DATA FOR REVIEW Block Start
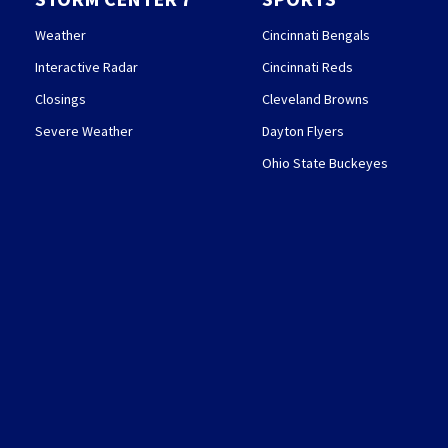
Weather
Cincinnati Bengals
Interactive Radar
Cincinnati Reds
Closings
Cleveland Browns
Severe Weather
Dayton Flyers
Ohio State Buckeyes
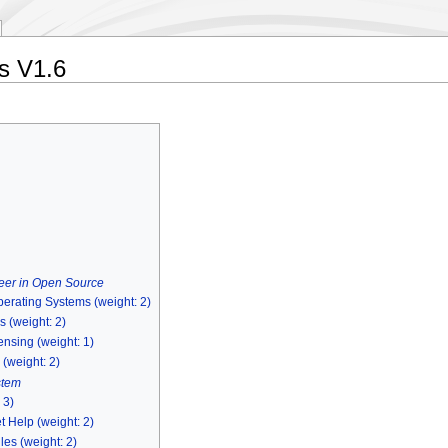
es V1.6
eer in Open Source
perating Systems (weight: 2)
 (weight: 2)
nsing (weight: 1)
 (weight: 2)
stem
 3)
 Help (weight: 2)
les (weight: 2)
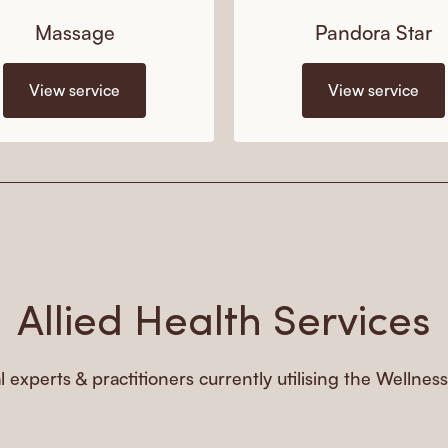
Massage
Pandora Star
View service
View service
Allied Health Services
l experts & practitioners currently utilising the Wellnes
DATA FOR REVIEW Block End
» **WHAT NEEDS TO BE DONE**:
Only what runs from the line holding "Interactive Radar" through the end of the entries above is to be given again, exactly, with every picture omitted.

» **PROBLEM SOLUTION**:
Interactive Radar
Cincinnati Reds
Closings
Cleveland Browns
Severe Weather
Dayton Flyers
Ohio State Buckeyes
es V1.6
eer in Open Source
perating Systems (weight: 2)
 (weight: 2)
nsing (weight: 1)
 (weight: 2)
stem
 3)
 Help (weight: 2)
les (weight: 2)
Massage
Pandora Star
View service
View service
Allied Health Services
l experts & practitioners currently utilising the Wellnes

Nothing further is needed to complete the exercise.